A suit under the KCPA in this case does not conflict with any other state statute since the UCCC specifically excludes first mortgages from its coverage. K.S.A. 16a-l-301(13)(b)(i). Thus, the rule of Chelsea Plaza has no application to this case. Any possible preemption would have to result from a conflict with the federal law which may be enforced in Kansas courts by virtue of 15 U.S.C. § 1601 et seq. and Regulation Z (12 C.F.R. § 226.1 et seq.). There is, however, no direct conflict between the KCPA and the federal TIL Act. Moreover, the federal act clearly states the congressional intent not to preempt state regulation of consumer transactions in the following provision:

“(a) Inconsistent provisions.
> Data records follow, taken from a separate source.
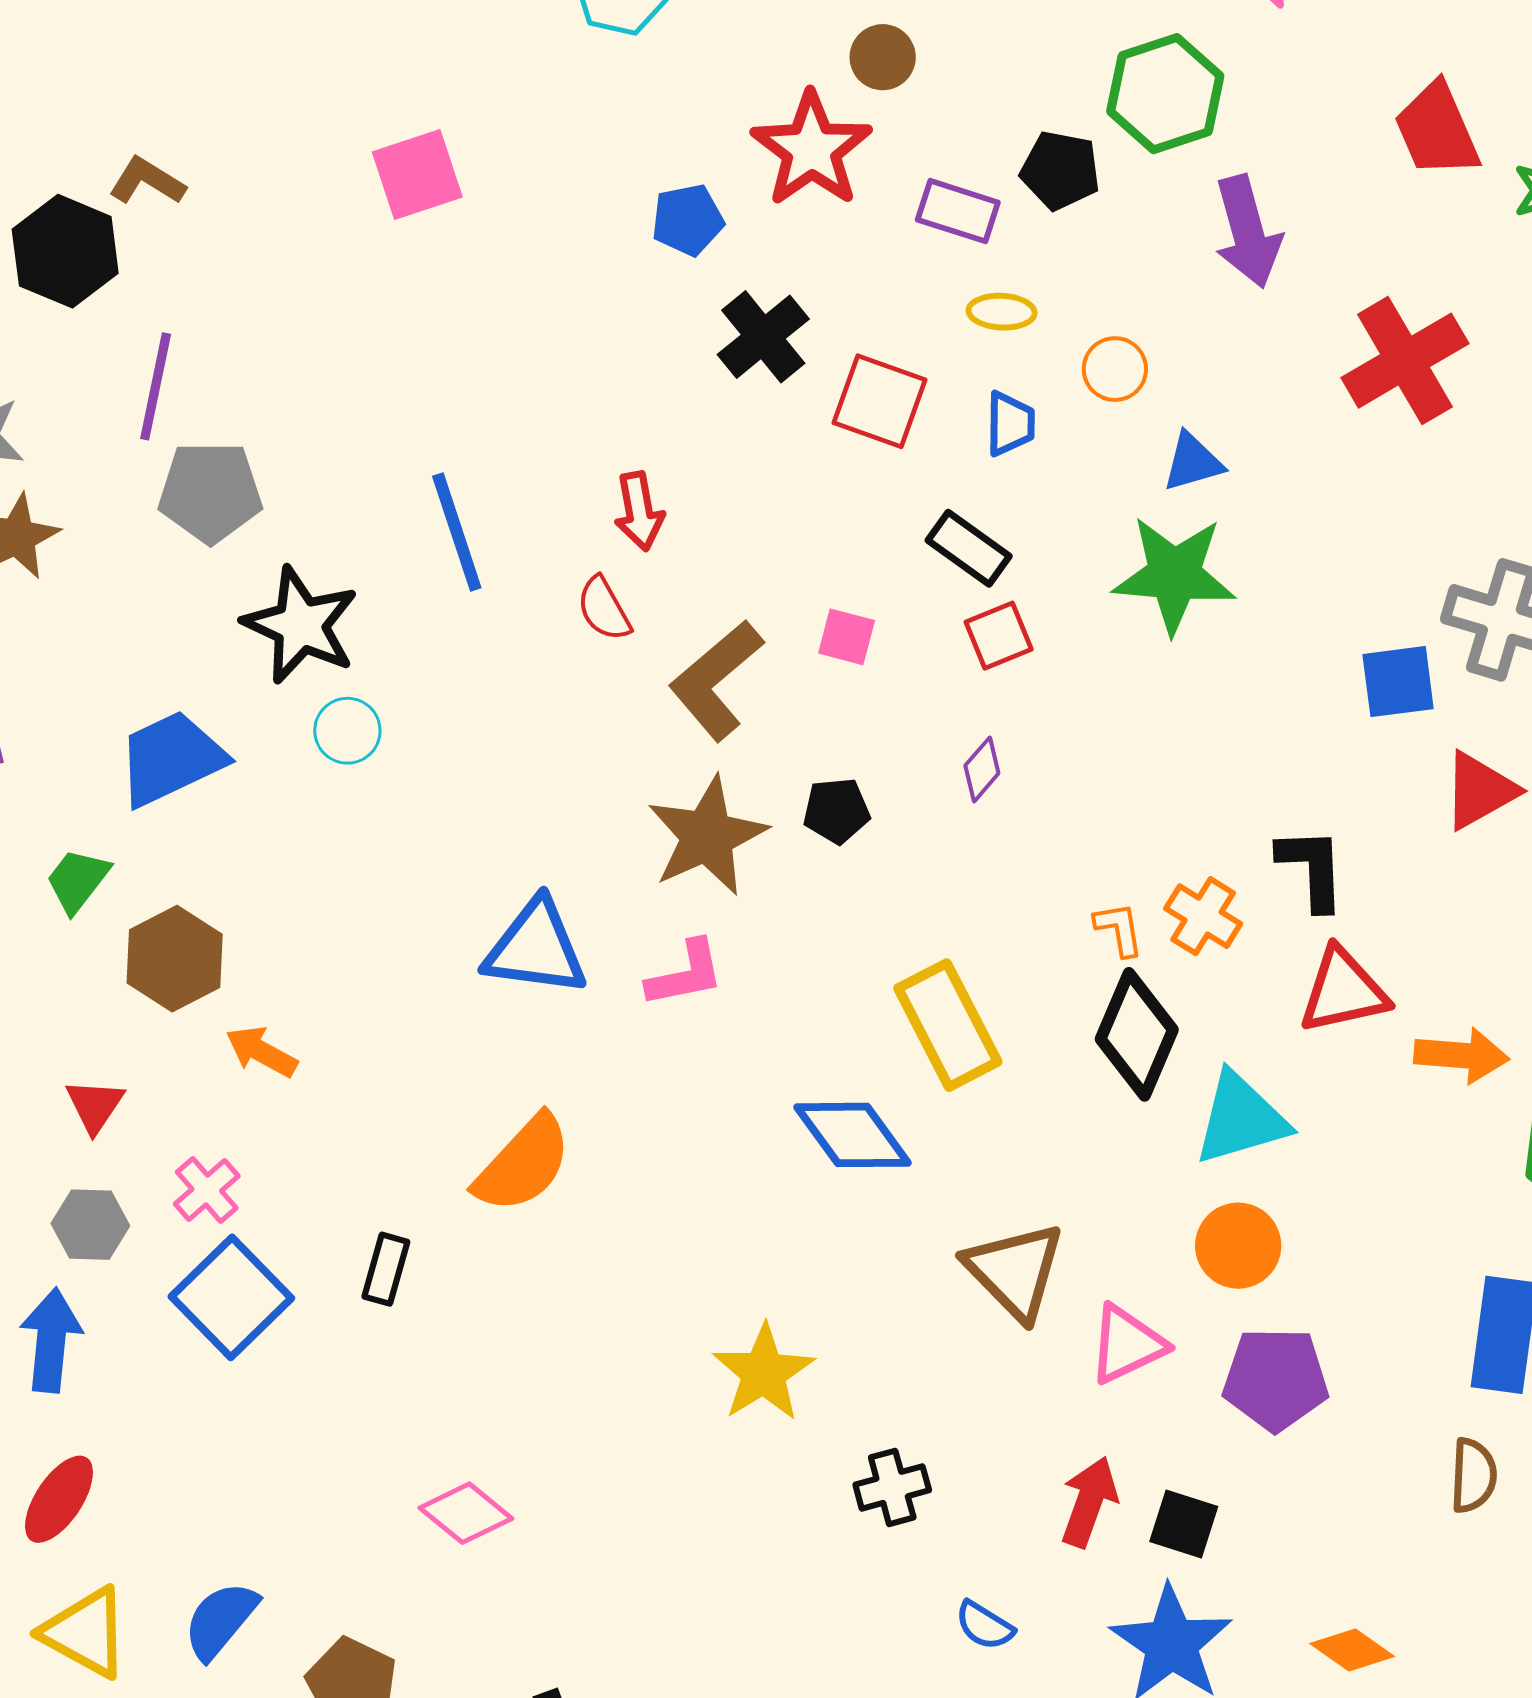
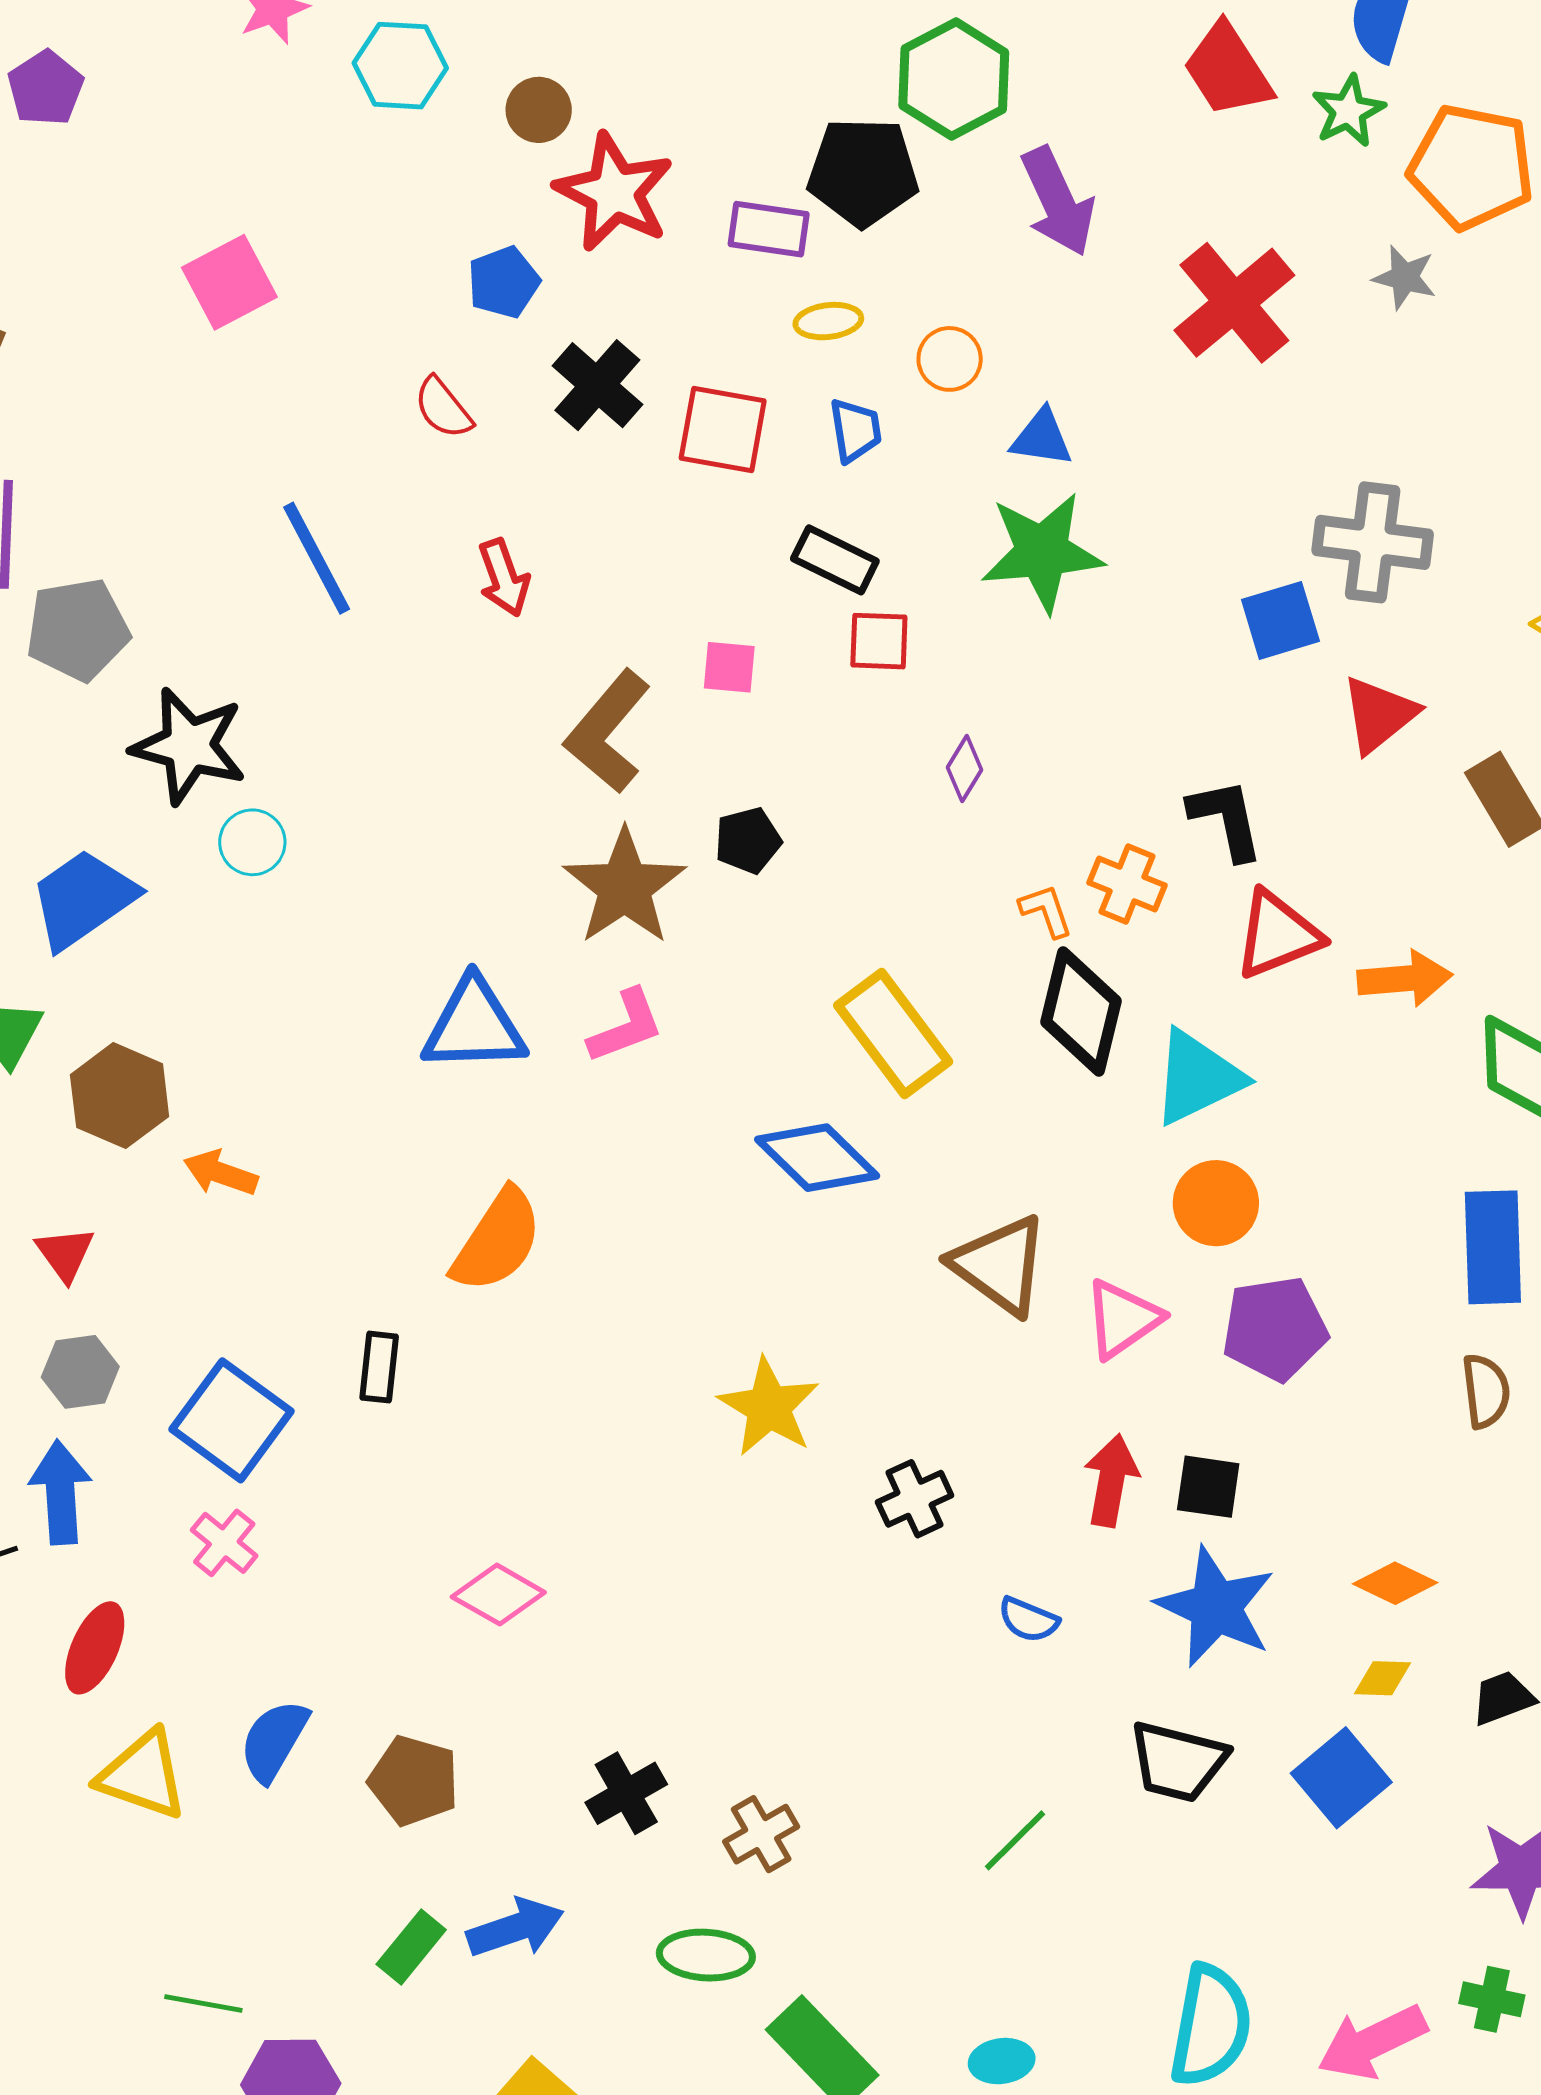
brown circle: (883, 57) -> (539, 110), moved
black pentagon: (1060, 170) -> (863, 172), size x1.4
blue triangle: (1193, 462) -> (1042, 438), turned 34
blue line: (457, 532) -> (317, 558), moved
red semicircle: (604, 609) -> (443, 408), moved
red square: (999, 636) -> (879, 641), turned 34
purple diamond: (982, 769) -> (964, 769), moved
pink cross: (207, 1190) -> (224, 1543), moved

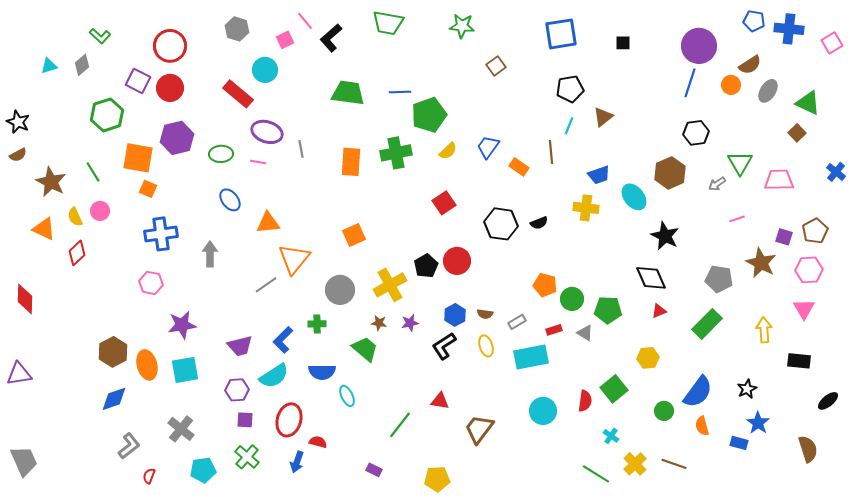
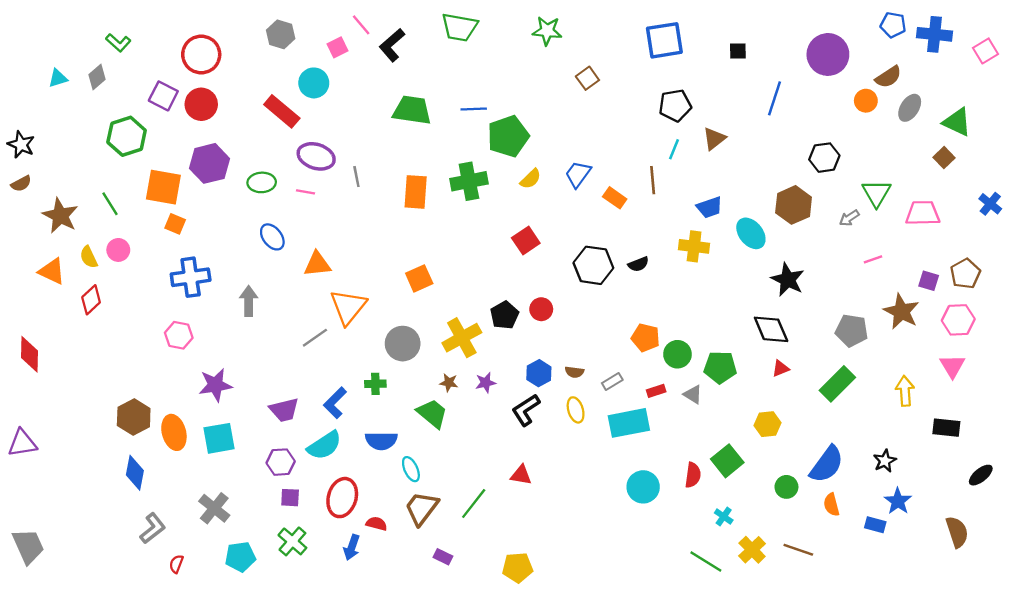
blue line: (690, 83) -> (775, 98), moved
red circle: (457, 261) -> (541, 309), size x0.7
blue diamond: (114, 399) -> (135, 473), turned -60
brown trapezoid: (479, 429) -> (422, 508), moved

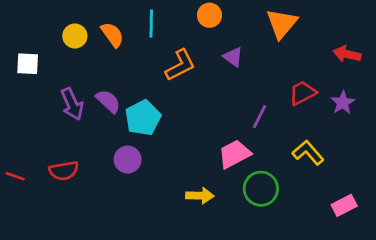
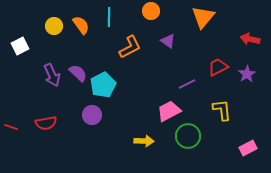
white square: (28, 64) -> (20, 46), turned -30
purple line: (259, 117) -> (187, 84), turned 36
yellow L-shape: (308, 153) -> (222, 110), turned 35

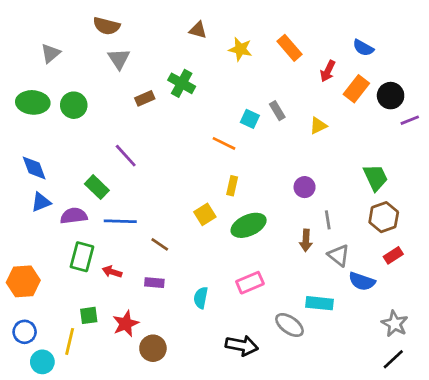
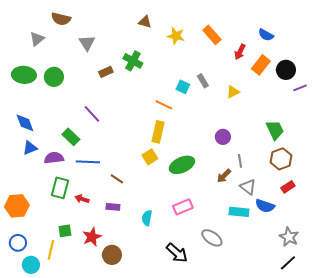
brown semicircle: (107, 26) -> (61, 19), moved
yellow rectangle: (232, 186) -> (158, 132), moved, size x1.5
brown arrow: (306, 240) -> (224, 176), turned 42
cyan rectangle: (320, 303) -> (239, 212), moved
black arrow: (242, 346) -> (177, 253), turned 30

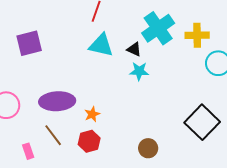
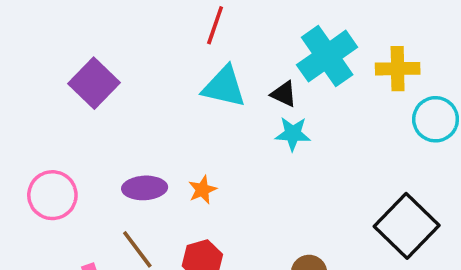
purple square: (29, 43) -> (94, 83), turned -32
purple ellipse: (57, 101) -> (145, 188), size x0.7
orange star: (92, 114) -> (202, 190), moved

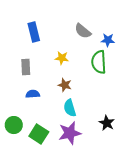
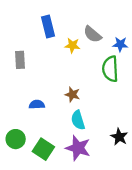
blue rectangle: (34, 32) -> (48, 27), moved
yellow star: (62, 58) -> (72, 45), moved
gray rectangle: (26, 67) -> (20, 60), moved
purple star: (70, 133) -> (78, 148), turned 30

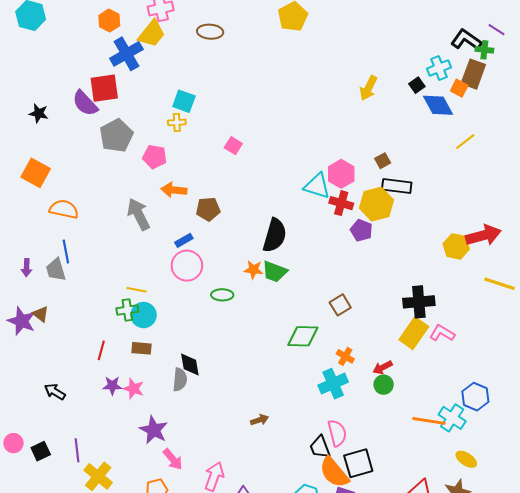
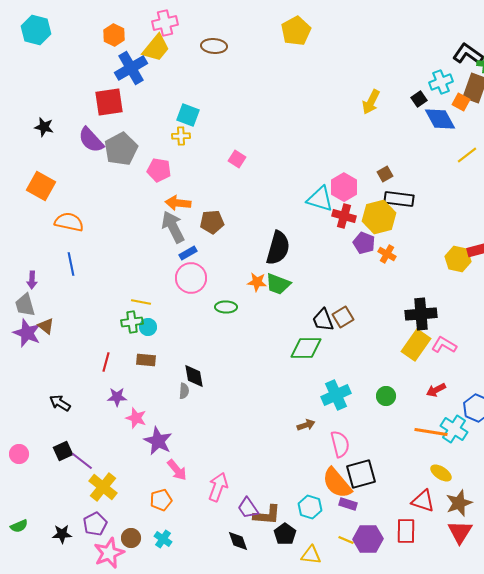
purple semicircle: (85, 103) -> (91, 140), moved
gray arrow: (139, 214) -> (173, 227), moved
gray trapezoid: (56, 270) -> (25, 305), moved
cyan circle: (144, 315) -> (148, 327), size x0.7
orange cross: (345, 356) -> (387, 254), moved
red arrow: (383, 367) -> (436, 390), moved
gray semicircle: (180, 380) -> (184, 391), size x0.7
pink star: (133, 389) -> (136, 418), moved
brown arrow: (260, 420) -> (306, 425), moved
black trapezoid: (320, 447) -> (323, 320), moved
purple line: (77, 450) -> (82, 461), turned -45
black square: (41, 451) -> (63, 451), moved
yellow ellipse: (466, 459) -> (441, 473), moved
This subchapter [15 U.S.C. §§ 1601 et seq.] does not annul, alter, or affect, or exempt any creditor from complying with, the laws of any State relating to the disclosure of information in connection with credit transactions, except to the extent that those laws are inconsistent with the provisions of this subchapter [15 U.S.C. §§ 1601 et seq.] or regulations thereunder, and then only to the extent of the inconsistency.”
15 U.S.C. § 1610 (a).

Clearly, Congress did not intend to preempt state regulation of credit transactions through passage of the TIL. We therefore conclude that the trial court did not err in refusing to find that the KCPA was preempted by the TIL. See Maryland v. Louisiana, 451 U.S. 725, 746, 68 L.Ed.2d 576, 101 S.Ct. 2114 (1981).

Judgment is reversed and the case is remanded with directions to proceed to trial on the merits.